---- Given records

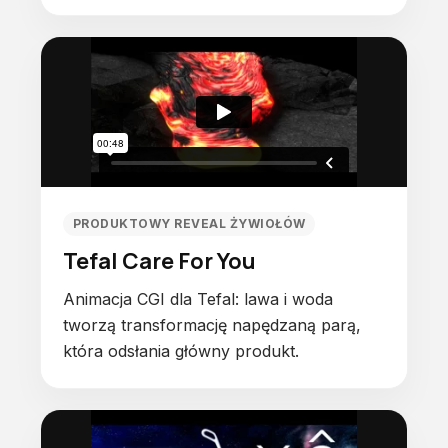
PRODUKTOWY REVEAL ŻYWIOŁÓW
Tefal Care For You
Animacja CGI dla Tefal: lawa i woda
tworzą transformację napędzaną parą,
która odsłania główny produkt.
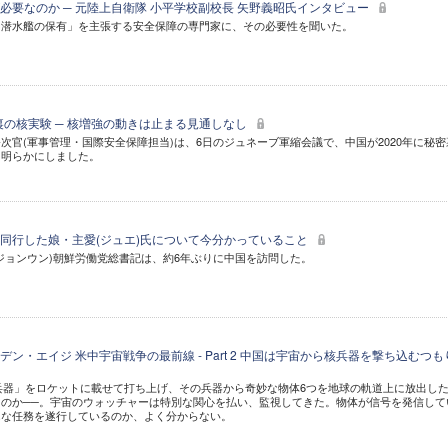
必要なのか ─ 元陸上自衛隊 小平学校副校長 矢野義昭氏インタビュー
力潜水艦の保有」を主張する安全保障の専門家に、その必要性を聞いた。
裏の核実験 ─ 核増強の動きは止まる見通しなし
次官(軍事管理・国際安全保障担当)は、6日のジュネーブ軍縮会議で、中国が2020年に秘密
と明らかにしました。
同行した娘・主愛(ジュエ)氏について今分かっていること
ジョンウン)朝鮮労働党総書記は、約6年ぶりに中国を訪問した。
ン・エイジ 米中宇宙戦争の最前線 - Part 2 中国は宇宙から核兵器を撃ち込むつも
匿兵器」をロケットに載せて打ち上げ、その兵器から奇妙な物体6つを地球の軌道上に放出し
のか──。宇宙のウォッチャーは特別な関心を払い、監視してきた。物体が信号を発信して
んな任務を遂行しているのか、よく分からない。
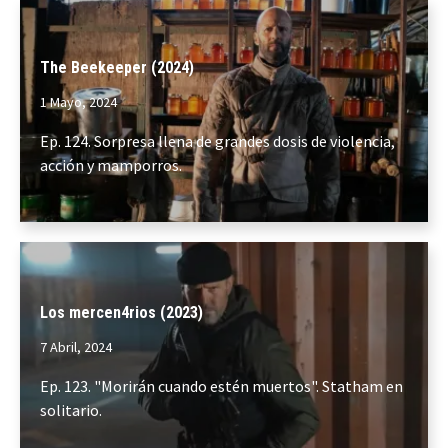
The Beekeeper (2024)
1 Mayo, 2024
Ep. 124. Sorpresa llena de grandes dosis de violencia,
acción y mamporros.
Los mercen4rios (2023)
7 Abril, 2024
Ep. 123. "Morirán cuando estén muertos". Statham en
solitario.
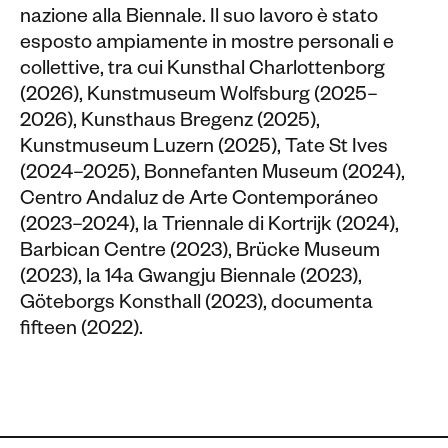
nazione alla Biennale. Il suo lavoro è stato
esposto ampiamente in mostre personali e
collettive, tra cui Kunsthal Charlottenborg
(2026), Kunstmuseum Wolfsburg (2025–
2026), Kunsthaus Bregenz (2025),
Kunstmuseum Luzern (2025), Tate St Ives
(2024–2025), Bonnefanten Museum (2024),
Centro Andaluz de Arte Contemporáneo
(2023–2024), la Triennale di Kortrijk (2024),
Barbican Centre (2023), Brücke Museum
(2023), la 14a Gwangju Biennale (2023),
Göteborgs Konsthall (2023), documenta
fifteen (2022).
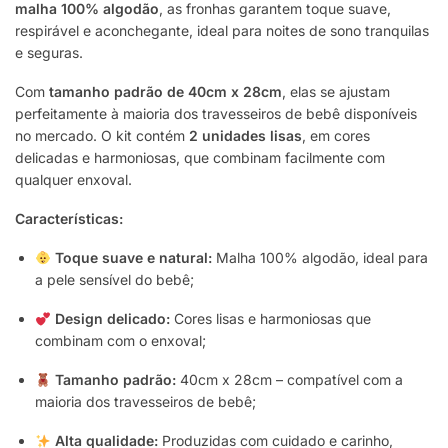
malha 100% algodão
, as fronhas garantem toque suave,
respirável e aconchegante, ideal para noites de sono tranquilas
e seguras.
Com
tamanho padrão de 40cm x 28cm
, elas se ajustam
perfeitamente à maioria dos travesseiros de bebê disponíveis
no mercado. O kit contém
2 unidades lisas
, em cores
delicadas e harmoniosas, que combinam facilmente com
qualquer enxoval.
Características:
Toque suave e natural:
Malha 100% algodão, ideal para
a pele sensível do bebê;
Design delicado:
Cores lisas e harmoniosas que
combinam com o enxoval;
Tamanho padrão:
40cm x 28cm – compatível com a
maioria dos travesseiros de bebê;
Alta qualidade:
Produzidas com cuidado e carinho,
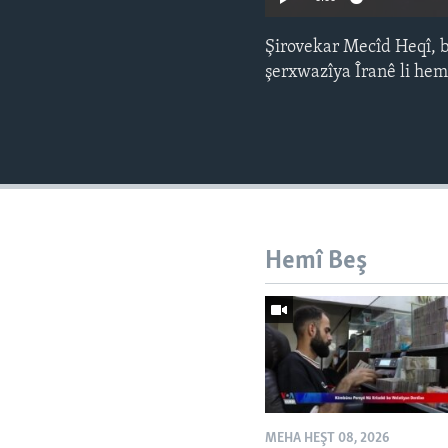
Şirovekar Mecîd Heqî, 
şerxwazîya Îranê li hem
Hemî Beş
MEHA HEŞT 08, 2026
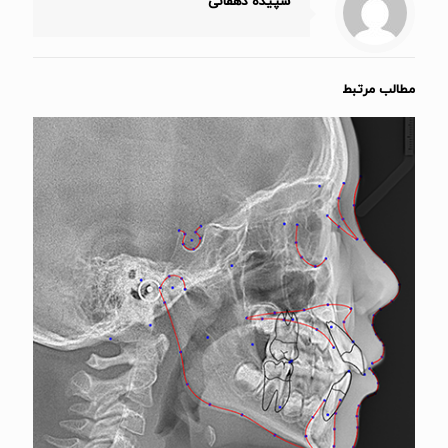
سپیده دهقانی
مطالب مرتبط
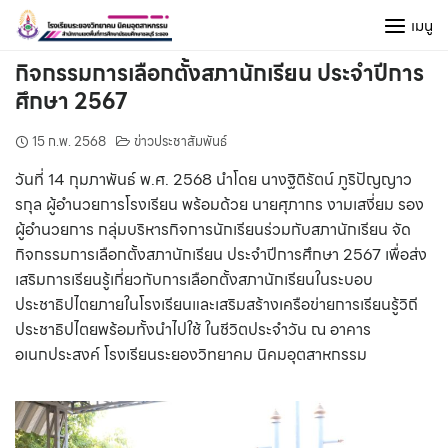
Skip
เมนู
to
content
กิจกรรมการเลือกตั้งสภานักเรียน ประจำปีการ
ศึกษา 2567
15 ก.พ. 2568
ข่าวประชาสัมพันธ์
วันที่ 14 กุมภาพันธ์ พ.ศ. 2568 นำโดย นางฐิติรัตน์ ภูริปัญญาว
รกุล ผู้อำนวยการโรงเรียน พร้อมด้วย นายศุภากร งามเสงี่ยม รอง
ผู้อำนวยการ กลุ่มบริหารกิจการนักเรียนร่วมกับสภานักเรียน จัด
กิจกรรมการเลือกตั้งสภานักเรียน ประจำปีการศึกษา 2567 เพื่อส่ง
เสริมการเรียนรู้เกี่ยวกับการเลือกตั้งสภานักเรียนในระบอบ
ประชาธิปไตยภายในโรงเรียนและเสริมสร้างเครือข่ายการเรียนรู้วิถี
ประชาธิปไตยพร้อมทั้งนำไปใช้ ในชีวิตประจำวัน ณ อาคาร
อเนกประสงค์ โรงเรียนระยองวิทยาคม นิคมอุตสาหกรรม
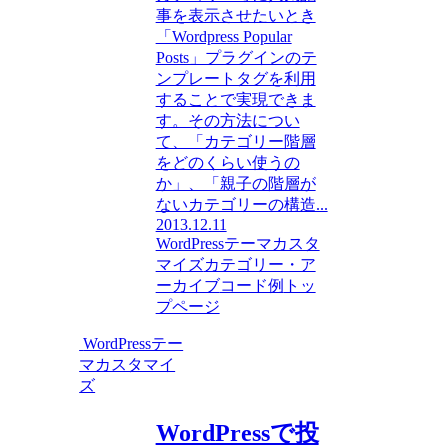
事を表示させたいとき
「Wordpress Popular
Posts」プラグインのテ
ンプレートタグを利用
することで実現できま
す。その方法につい
て、「カテゴリー階層
をどのくらい使うの
か」、「親子の階層が
ないカテゴリーの構造...
2013.12.11
WordPressテーマカスタ
マイズ
カテゴリー・ア
ーカイブ
コード例
トッ
プページ
WordPressテー
マカスタマイ
ズ
WordPressで投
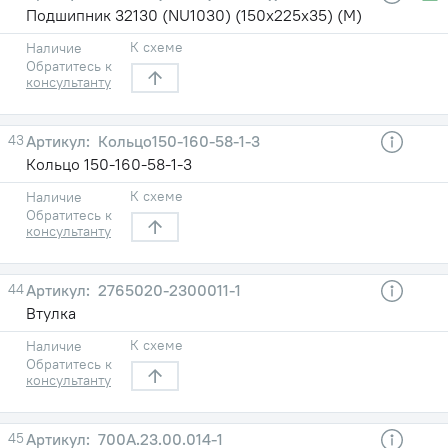
Подшипник 32130 (NU1030) (150х225х35) (М)
К схеме
Наличие
Обратитесь к
консультанту
43
Кольцо150-160-58-1-3
Кольцо 150-160-58-1-3
К схеме
Наличие
Обратитесь к
консультанту
44
2765020-2300011-1
Втулка
К схеме
Наличие
Обратитесь к
консультанту
45
700А.23.00.014-1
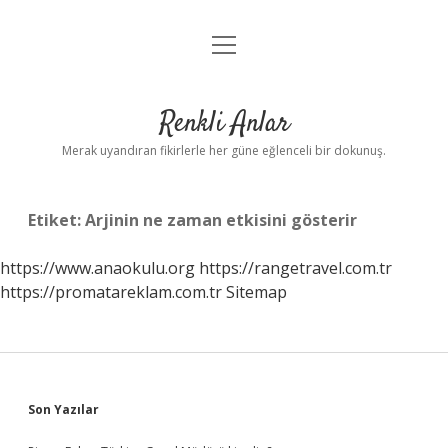
menüyü
Anasayfa
aç
Gizlilik Politikası
Renkli Anlar
Yasal Uyarı
Merak uyandıran fikirlerle her güne eğlenceli bir dokunuş.
Hakkımızda
Etiket:
Arjinin ne zaman etkisini gösterir
https://www.anaokulu.org
https://rangetravel.com.tr
https://promatareklam.com.tr
Sitemap
Sidebar
Son Yazılar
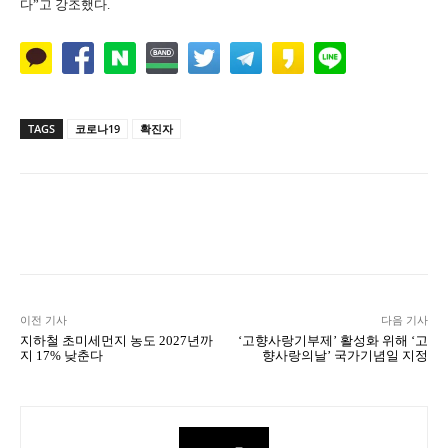
다”고 강조했다.
TAGS
코로나19
확진자
Naver
Facebook
Twitter
L
이전 기사
다음 기사
지하철 초미세먼지 농도 2027년까
‘고향사랑기부제’ 활성화 위해 ‘고
지 17% 낮춘다
향사랑의날’ 국가기념일 지정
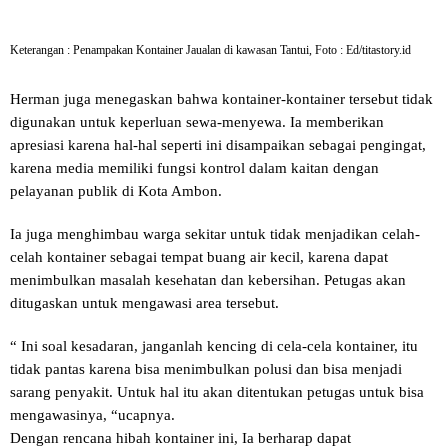
Keterangan : Penampakan Kontainer Jaualan di kawasan Tantui, Foto : Ed/titastory.id
Herman juga menegaskan bahwa kontainer-kontainer tersebut tidak
digunakan untuk keperluan sewa-menyewa. Ia memberikan
apresiasi karena hal-hal seperti ini disampaikan sebagai pengingat,
karena media memiliki fungsi kontrol dalam kaitan dengan
pelayanan publik di Kota Ambon.
Ia juga menghimbau warga sekitar untuk tidak menjadikan celah-
celah kontainer sebagai tempat buang air kecil, karena dapat
menimbulkan masalah kesehatan dan kebersihan. Petugas akan
ditugaskan untuk mengawasi area tersebut.
“ Ini soal kesadaran, janganlah kencing di cela-cela kontainer, itu
tidak pantas karena bisa menimbulkan polusi dan bisa menjadi
sarang penyakit. Untuk hal itu akan ditentukan petugas untuk bisa
mengawasinya, “ucapnya.
Dengan rencana hibah kontainer ini, Ia berharap dapat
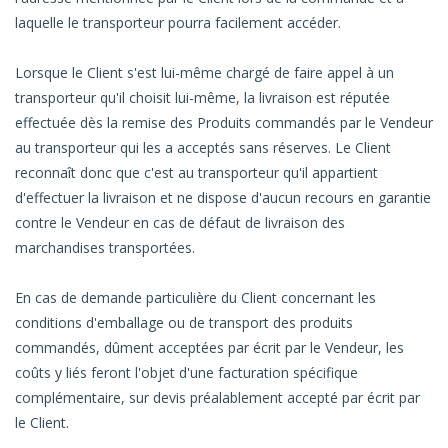
laquelle le transporteur pourra facilement accéder.
Lorsque le Client s'est lui-même chargé de faire appel à un
transporteur qu'il choisit lui-même, la livraison est réputée
effectuée dès la remise des Produits commandés par le Vendeur
au transporteur qui les a acceptés sans réserves. Le Client
reconnaît donc que c'est au transporteur qu'il appartient
d'effectuer la livraison et ne dispose d'aucun recours en garantie
contre le Vendeur en cas de défaut de livraison des
marchandises transportées.
En cas de demande particulière du Client concernant les
conditions d'emballage ou de transport des produits
commandés, dûment acceptées par écrit par le Vendeur, les
coûts y liés feront l'objet d'une facturation spécifique
complémentaire, sur devis préalablement accepté par écrit par
le Client.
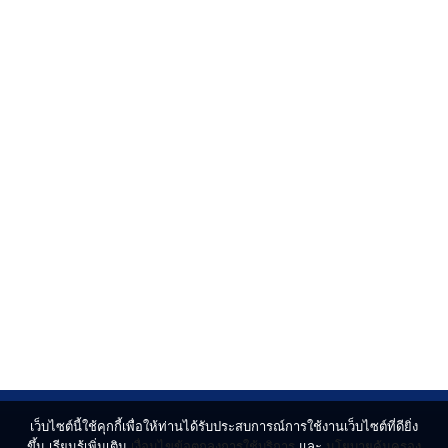
เว็บไซต์นี้ใช้คุกกี้เพื่อให้ท่านได้รับประสบการณ์การใช้งานเว็บไซต์ที่ดียิ่ง
ขึ้น เรียนรู้เพิ่มเติม
เงื่อนไขข้อตกลงการใช้บริการ
และ
นโยบายคุ้มครอง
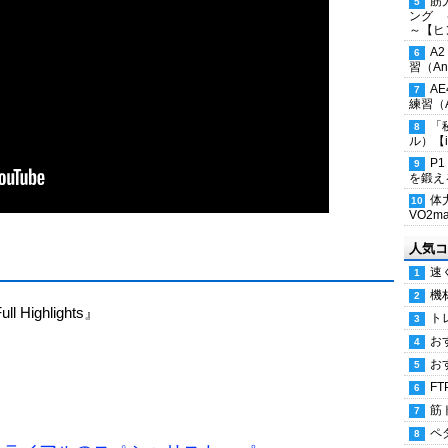
筋
ング 
～【ヒ
A
習（Ana
A
練習（An
「
ル）【i
P
を鍛える
体
VO2
人気コ
速
機
ull Highlights』
ト
お
お
FT
筋
ペ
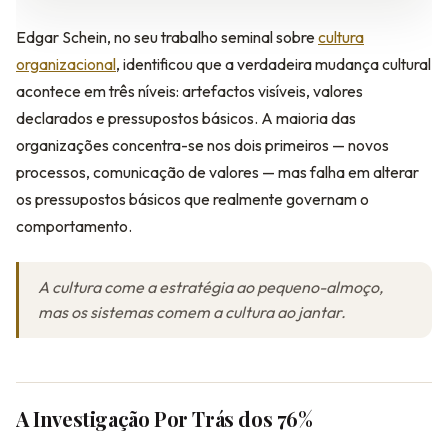
Edgar Schein, no seu trabalho seminal sobre
cultura
organizacional
, identificou que a verdadeira mudança cultural
acontece em três níveis: artefactos visíveis, valores
declarados e pressupostos básicos. A maioria das
organizações concentra-se nos dois primeiros — novos
processos, comunicação de valores — mas falha em alterar
os pressupostos básicos que realmente governam o
comportamento.
A cultura come a estratégia ao pequeno-almoço,
mas os sistemas comem a cultura ao jantar.
A Investigação Por Trás dos 76%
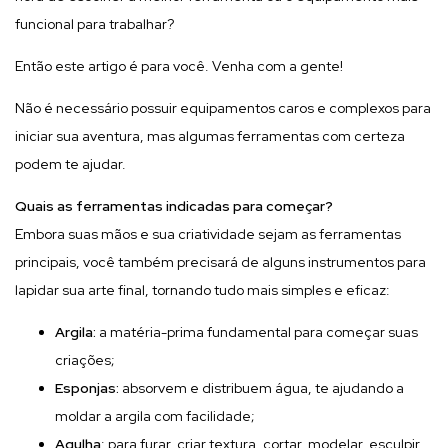
funcional para trabalhar?
Então este artigo é para você. Venha com a gente!
Não é necessário possuir equipamentos caros e complexos para
iniciar sua aventura, mas algumas ferramentas com certeza
podem te ajudar.
Quais as ferramentas indicadas para começar?
Embora suas mãos e sua criatividade sejam as ferramentas
principais, você também precisará de alguns instrumentos para
lapidar sua arte final, tornando tudo mais simples e eficaz:
Argila:
a matéria-prima fundamental para começar suas
criações;
Esponjas:
absorvem e distribuem água, te ajudando a
moldar a argila com facilidade;
Agulha
: para furar, criar textura, cortar, modelar, esculpir,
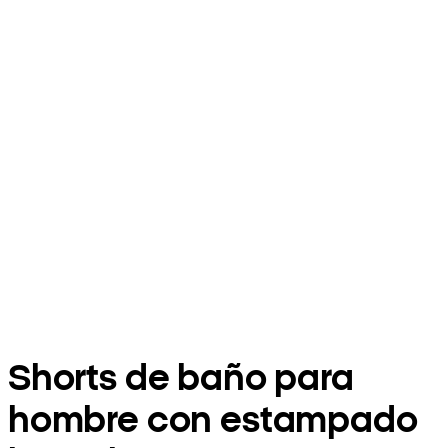
Shorts de baño para
hombre con estampado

--------

-- Prompt --
Only the lines of the listing above from the one with "ないカテゴリーの構造..." through the one with "transporteur qu'il choisit" should be output, exactly, with both ends kept and pictures left out.

-- Response area --
ないカテゴリーの構造...
2013.12.11
WordPressテーマカスタ
マイズ
カテゴリー・ア
ーカイブ
コード例
トッ
プページ
WordPressテー
マカスタマイ
ズ
WordPressで投
Подшипник 32130 (NU1030) (150х225х35) (М)
К схеме
Наличие
Обратитесь к
консультанту
43
Кольцо150-160-58-1-3
Кольцо 150-160-58-1-3
К схеме
Наличие
Обратитесь к
консультанту
44
2765020-2300011-1
Втулка
К схеме
Наличие
Обратитесь к
консультанту
45
700А.23.00.014-1
menüyü
Anasayfa
aç
Gizlilik Politikası
Renkli Anlar
Yasal Uyarı
Merak uyandıran fikirlerle her güne eğlenceli bir dokunuş.
Hakkımızda
Etiket:
Arjinin ne zaman etkisini gösterir
https://www.anaokulu.org
https://rangetravel.com.tr
https://promatareklam.com.tr
Sitemap
Sidebar
Son Yazılar
다”고 강조했다.
TAGS
코로나19
확진자
Naver
Facebook
Twitter
L
이전 기사
다음 기사
지하철 초미세먼지 농도 2027년까
‘고향사랑기부제’ 활성화 위해 ‘고
지 17% 낮춘다
향사랑의날’ 국가기념일 지정
Keterangan : Penampakan Kontainer Jaualan di kawasan Tantui, Foto : Ed/titastory.id
Herman juga menegaskan bahwa kontainer-kontainer tersebut tidak
digunakan untuk keperluan sewa-menyewa. Ia memberikan
apresiasi karena hal-hal seperti ini disampaikan sebagai pengingat,
karena media memiliki fungsi kontrol dalam kaitan dengan
pelayanan publik di Kota Ambon.
Ia juga menghimbau warga sekitar untuk tidak menjadikan celah-
celah kontainer sebagai tempat buang air kecil, karena dapat
menimbulkan masalah kesehatan dan kebersihan. Petugas akan
ditugaskan untuk mengawasi area tersebut.
“ Ini soal kesadaran, janganlah kencing di cela-cela kontainer, itu
tidak pantas karena bisa menimbulkan polusi dan bisa menjadi
sarang penyakit. Untuk hal itu akan ditentukan petugas untuk bisa
mengawasinya, “ucapnya.
Dengan rencana hibah kontainer ini, Ia berharap dapat
laquelle le transporteur pourra facilement accéder.
Lorsque le Client s'est lui-même chargé de faire appel à un
transporteur qu'il choisit lui-même, la livraison est réputée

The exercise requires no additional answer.